Gençliğine rağmen meclislerin vazgeçilmez insanı olan MUSAB her mecliste bulunması istenen bir şahsiyet olmuştu. Sözlerinin güzelliği ve aklının üstünlüğü kendi kendisine bütün kalpleri ve kapıları açıyordu.

İşitti ki, Allah’ın Elçisi ve ona inananlar Kureyş’in erişemeyeceği ve eziyet edemeyeceği uzaklıkta bir yerde toplanıyordu. Burası safa tepesinde Erkam’ın eviydi. Hiç tereddüt ve duraksama göstermeksizin bir akşam Dâru-l Erkam’a gitti.

Orada Allah’ın elçisi vardı ashabıyla karşılıklı oturmuşlar, onlara Kur’an okuyor, onlarla beraber Allah için namaz kılıyorlardı.
Musab adeta yerinde duramıyordu. Resulullah’ın kalbinden fışkırıp, dudaklarından akan ayetler, kulaklara ve gönüllere yollanıyordu. Öyle ki MUSAB’ın gönlü, o akşam dolu dolu olmuştu.

Öylesine huzurla dolmuş sanki yerden kopup kanatlar üzerinde uçuyordu. O sırada Allah Resulü mübarek sağ ellerini uzattılar ve kalbi çarpan gencin omuzuna dokundular. İşte o an Okyanus derinliğindeki sakinliğe ermişti. İman nuruyla aydınlanan ve İslam ile şereflenen genç, adeta olgunlaşmış, hayatının akışı değişmişti.

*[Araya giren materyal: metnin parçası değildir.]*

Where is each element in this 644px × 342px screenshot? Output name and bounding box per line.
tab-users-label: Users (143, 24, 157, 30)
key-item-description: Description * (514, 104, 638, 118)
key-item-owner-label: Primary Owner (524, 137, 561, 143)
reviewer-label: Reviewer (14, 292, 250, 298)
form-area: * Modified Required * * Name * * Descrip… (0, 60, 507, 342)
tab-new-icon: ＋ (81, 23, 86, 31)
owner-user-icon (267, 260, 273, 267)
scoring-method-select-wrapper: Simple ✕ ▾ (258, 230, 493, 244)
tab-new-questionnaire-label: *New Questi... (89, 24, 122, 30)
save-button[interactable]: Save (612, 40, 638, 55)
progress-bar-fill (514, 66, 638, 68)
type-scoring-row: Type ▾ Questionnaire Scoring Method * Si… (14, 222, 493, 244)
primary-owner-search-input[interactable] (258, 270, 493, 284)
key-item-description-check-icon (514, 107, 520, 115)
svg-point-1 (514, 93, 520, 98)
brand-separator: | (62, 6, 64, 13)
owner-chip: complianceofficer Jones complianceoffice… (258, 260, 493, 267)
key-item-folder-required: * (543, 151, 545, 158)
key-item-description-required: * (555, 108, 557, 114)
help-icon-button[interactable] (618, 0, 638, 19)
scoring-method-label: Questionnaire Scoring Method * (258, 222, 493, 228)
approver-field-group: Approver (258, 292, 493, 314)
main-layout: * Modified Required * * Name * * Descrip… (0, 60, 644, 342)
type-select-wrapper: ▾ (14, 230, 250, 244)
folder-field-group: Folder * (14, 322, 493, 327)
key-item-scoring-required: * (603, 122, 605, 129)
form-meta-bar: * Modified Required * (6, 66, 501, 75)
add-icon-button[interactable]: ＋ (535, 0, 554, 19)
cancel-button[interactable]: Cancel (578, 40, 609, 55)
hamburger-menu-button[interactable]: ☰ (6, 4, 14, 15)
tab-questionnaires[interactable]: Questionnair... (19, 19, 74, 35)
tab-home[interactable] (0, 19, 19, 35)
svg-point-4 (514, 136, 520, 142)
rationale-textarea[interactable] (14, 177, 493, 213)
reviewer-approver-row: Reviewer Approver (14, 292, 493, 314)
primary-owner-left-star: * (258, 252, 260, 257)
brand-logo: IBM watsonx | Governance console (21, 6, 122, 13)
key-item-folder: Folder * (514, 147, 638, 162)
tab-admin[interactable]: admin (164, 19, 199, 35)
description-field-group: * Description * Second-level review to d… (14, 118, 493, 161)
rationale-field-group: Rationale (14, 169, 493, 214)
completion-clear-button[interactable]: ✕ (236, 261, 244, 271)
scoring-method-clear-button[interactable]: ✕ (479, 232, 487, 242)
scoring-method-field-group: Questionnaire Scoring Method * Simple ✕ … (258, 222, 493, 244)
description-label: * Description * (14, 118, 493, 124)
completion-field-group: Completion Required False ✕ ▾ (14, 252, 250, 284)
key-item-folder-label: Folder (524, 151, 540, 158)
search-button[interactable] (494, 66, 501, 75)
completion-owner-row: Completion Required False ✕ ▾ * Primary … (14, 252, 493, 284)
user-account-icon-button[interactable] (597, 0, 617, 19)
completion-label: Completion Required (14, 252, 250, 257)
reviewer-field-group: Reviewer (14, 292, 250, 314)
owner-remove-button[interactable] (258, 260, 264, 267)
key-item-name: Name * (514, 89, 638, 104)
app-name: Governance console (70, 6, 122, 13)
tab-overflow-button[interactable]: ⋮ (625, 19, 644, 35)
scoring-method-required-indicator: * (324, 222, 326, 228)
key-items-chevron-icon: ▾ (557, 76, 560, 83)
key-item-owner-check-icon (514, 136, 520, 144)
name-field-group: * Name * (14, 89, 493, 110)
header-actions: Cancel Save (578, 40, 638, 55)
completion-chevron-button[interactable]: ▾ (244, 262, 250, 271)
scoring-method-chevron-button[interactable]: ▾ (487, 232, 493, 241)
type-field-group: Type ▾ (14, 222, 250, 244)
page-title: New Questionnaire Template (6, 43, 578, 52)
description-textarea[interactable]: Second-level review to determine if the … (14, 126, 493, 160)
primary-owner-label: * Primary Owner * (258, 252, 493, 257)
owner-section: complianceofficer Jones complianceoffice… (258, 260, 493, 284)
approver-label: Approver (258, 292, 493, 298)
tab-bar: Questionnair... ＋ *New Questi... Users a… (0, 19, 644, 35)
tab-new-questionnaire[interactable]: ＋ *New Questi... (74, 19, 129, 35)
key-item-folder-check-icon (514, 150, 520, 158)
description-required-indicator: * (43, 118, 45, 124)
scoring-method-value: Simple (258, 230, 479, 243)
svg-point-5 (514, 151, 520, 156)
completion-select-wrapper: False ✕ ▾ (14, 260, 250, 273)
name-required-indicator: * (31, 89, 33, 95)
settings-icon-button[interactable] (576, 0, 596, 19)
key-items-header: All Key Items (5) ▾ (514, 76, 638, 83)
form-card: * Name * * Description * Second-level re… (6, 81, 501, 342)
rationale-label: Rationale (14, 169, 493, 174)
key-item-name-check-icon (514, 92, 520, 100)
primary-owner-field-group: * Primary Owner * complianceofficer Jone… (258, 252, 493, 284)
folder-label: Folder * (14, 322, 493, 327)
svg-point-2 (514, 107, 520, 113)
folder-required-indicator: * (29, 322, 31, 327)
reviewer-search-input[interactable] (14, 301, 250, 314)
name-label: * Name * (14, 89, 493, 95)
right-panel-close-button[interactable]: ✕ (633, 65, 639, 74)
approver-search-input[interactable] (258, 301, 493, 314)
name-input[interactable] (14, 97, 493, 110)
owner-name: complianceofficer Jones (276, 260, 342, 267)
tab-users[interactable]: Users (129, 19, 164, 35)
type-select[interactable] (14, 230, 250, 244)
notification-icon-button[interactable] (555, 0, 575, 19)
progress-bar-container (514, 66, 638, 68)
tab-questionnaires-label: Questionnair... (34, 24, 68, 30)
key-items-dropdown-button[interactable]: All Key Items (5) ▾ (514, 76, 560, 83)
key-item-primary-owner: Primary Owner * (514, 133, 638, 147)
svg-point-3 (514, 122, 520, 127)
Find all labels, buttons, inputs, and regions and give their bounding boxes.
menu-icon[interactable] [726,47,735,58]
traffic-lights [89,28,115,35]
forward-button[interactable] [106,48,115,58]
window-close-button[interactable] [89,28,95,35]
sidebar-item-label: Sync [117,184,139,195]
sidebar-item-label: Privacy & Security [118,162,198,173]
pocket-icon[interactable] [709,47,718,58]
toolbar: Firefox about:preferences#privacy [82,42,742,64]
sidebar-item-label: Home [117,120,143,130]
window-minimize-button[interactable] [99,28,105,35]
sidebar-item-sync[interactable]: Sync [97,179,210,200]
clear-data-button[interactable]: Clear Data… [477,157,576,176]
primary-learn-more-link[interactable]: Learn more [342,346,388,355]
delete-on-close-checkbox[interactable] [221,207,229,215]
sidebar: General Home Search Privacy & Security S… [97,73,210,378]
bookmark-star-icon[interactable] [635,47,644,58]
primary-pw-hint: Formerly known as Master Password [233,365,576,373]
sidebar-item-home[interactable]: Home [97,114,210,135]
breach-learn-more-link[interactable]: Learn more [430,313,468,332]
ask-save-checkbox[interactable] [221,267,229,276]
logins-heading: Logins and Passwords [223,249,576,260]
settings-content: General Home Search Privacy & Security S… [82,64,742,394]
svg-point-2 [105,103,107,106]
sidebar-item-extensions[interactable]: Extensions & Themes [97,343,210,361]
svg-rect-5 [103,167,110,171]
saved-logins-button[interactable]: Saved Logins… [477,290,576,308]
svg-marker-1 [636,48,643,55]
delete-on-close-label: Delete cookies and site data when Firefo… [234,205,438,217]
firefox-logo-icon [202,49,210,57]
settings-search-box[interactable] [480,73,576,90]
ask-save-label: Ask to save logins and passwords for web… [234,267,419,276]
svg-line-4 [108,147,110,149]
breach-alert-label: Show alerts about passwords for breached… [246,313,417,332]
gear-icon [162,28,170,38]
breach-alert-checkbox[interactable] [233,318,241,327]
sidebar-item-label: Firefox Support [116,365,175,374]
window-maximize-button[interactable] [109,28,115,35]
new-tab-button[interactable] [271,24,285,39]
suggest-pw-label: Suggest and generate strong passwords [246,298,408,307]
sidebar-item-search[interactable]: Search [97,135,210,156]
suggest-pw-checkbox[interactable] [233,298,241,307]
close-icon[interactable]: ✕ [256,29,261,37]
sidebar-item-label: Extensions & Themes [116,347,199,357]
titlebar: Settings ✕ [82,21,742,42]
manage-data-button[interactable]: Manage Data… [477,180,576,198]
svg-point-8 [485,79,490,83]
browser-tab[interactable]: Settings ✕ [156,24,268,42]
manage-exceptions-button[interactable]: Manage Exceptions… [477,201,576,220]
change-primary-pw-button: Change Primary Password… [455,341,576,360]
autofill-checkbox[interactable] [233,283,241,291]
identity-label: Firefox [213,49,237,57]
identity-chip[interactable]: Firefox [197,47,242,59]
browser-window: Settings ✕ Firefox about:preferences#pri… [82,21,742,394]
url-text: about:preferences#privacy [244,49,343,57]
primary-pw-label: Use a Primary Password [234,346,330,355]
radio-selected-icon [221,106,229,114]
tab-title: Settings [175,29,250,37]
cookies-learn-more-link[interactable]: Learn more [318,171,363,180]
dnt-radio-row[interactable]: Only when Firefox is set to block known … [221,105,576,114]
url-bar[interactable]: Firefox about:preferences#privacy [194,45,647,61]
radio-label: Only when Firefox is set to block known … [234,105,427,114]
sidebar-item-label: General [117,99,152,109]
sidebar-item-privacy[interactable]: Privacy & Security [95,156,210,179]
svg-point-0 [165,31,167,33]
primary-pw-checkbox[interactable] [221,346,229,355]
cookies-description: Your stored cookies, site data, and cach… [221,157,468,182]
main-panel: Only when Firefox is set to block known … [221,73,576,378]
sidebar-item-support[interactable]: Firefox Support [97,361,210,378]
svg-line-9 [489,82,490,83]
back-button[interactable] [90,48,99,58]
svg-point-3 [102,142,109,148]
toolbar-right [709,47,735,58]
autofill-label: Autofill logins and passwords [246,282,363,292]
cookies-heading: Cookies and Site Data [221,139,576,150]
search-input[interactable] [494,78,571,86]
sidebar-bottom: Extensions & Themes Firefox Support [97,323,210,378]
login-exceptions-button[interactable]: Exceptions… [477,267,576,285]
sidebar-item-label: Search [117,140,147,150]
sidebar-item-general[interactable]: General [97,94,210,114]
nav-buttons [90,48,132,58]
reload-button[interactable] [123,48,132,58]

MUSAB’ın annesi Hunn as bint. Malik, korkunç güçte bir şahsiyete sahipti. MUSAB müslüman olduğunda, yeryüzünde korktuğu yegane kimse annesiydi. Bütün Mekke ileri gelenleri ona baskı yapsalar veya üzerine gelselerdi ona daha hafif gelirdi. Annesinin düşmanlığı bütün bunların yanında güç yetemeyecek korkunçluktaydı. O anda hemencecik düşündüğü ve Allah’ın hükmü yerine gelinceye kadar Müslümanlığını gizlemeye karar verdi.
Dâru-l Erkam’a artık sürekli gidip geliyor. Resulullah’ın dizi dibine oturuyordu. İman ettiği ve imanını annesinden gizlemekle öfkesinden kurtulduğu için son derece mutluydu. Fakat özellikle bugünlerde Mekke’de bir sırrın gizli kalması olanaksızdı. Kureyş’in gözü, kulağı inananların üzerinden eksik olmuyordu.

Musab B. Ümeyr

Daru-l Erkam’a gizlilikle giren Osman B. Talha ilk olarak gördü. Bir seferinde de onu Muhammed ( S.a.v) gibi namaz kılarken gördü. Adeta Çöl rüzgârları birbiriyle yarış etti de hemen haberi Musab’ın annesine yetiştirdiler.
MUSAB, annesi, kabilesi ve bütün Mekke uluları huzurunda dimdik durmuş, hakka olan kesin bağlılığını ve sebatını onlara Kur’an dan ayetler okuyarak gösteriyordu.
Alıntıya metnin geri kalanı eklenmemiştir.